Pressure mounts on Cardinal Seán Brady (right) to resign over his part in the case of beast priest Brendan Smyth in 1975. But beyond the Mail and the recent BBC This World documentary on the subject, paedophiles in the Roman Catholic Church have a more implacable enemy: Joseph Ratzinger, aka Pope Benedict XVI.
In 1985, in a little-publicised move, Cardinal Ratzinger persuaded the then Pope to prevent America from moving alleged paedophiles outside the US. Over the next decades as hush-money emptied the coffers, affected US dioceses started to file for bankruptcy. It was a powerful lesson.

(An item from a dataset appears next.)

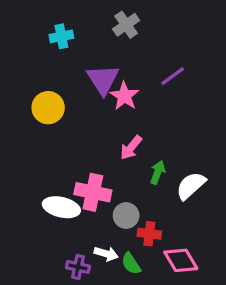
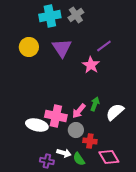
cyan cross: (61, 36) -> (50, 16), moved, size x1.5
pink star: (124, 96) -> (91, 65), moved
yellow circle: (48, 108) -> (29, 47), moved
pink arrow: (131, 147) -> (79, 111), moved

Shortly after relocating from Munich to Rome in 1982 Ratzinger was given access to details outlining the true extent of the paedophile scandal in the RC Church and commented on the "filth" within the church. The chronology is now generally recognised by church papers, but following John Paul II’s death in 2005, as Ratzinger emerged as a favourite, the quote was released to Catholic papers as if he’d just said it, the inference being that he’d been referring to his competitors. Knowing his views on beast priests, was a faction in the Papacy moving to keep Ratzinger off St Peter's chair?

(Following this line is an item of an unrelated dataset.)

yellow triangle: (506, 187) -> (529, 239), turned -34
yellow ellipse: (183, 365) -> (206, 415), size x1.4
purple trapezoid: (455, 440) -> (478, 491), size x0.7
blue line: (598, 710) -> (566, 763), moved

I’m not presenting Ratzinger as a saint – the Vatican's equation of homosexuality with paedophilia> will live in infamy. But he has struck blows against beast priests in the US, Ireland and the powerful Legionaries of Christ, any one of which could be seen as marching on Moscow.
But clerical abuse doesn't happen in a vaccuum: for instance, social workers in Glasgow knowingly returned fleeing children to abusive nuns in Nazareth House and later claimed they’d had nowhere else to put the children. When the media gives equal weight to the enabling of abuse by social workers and others (such as Margaret Hodge), their pursuit of a then junior player might seem less ideologically fuelled.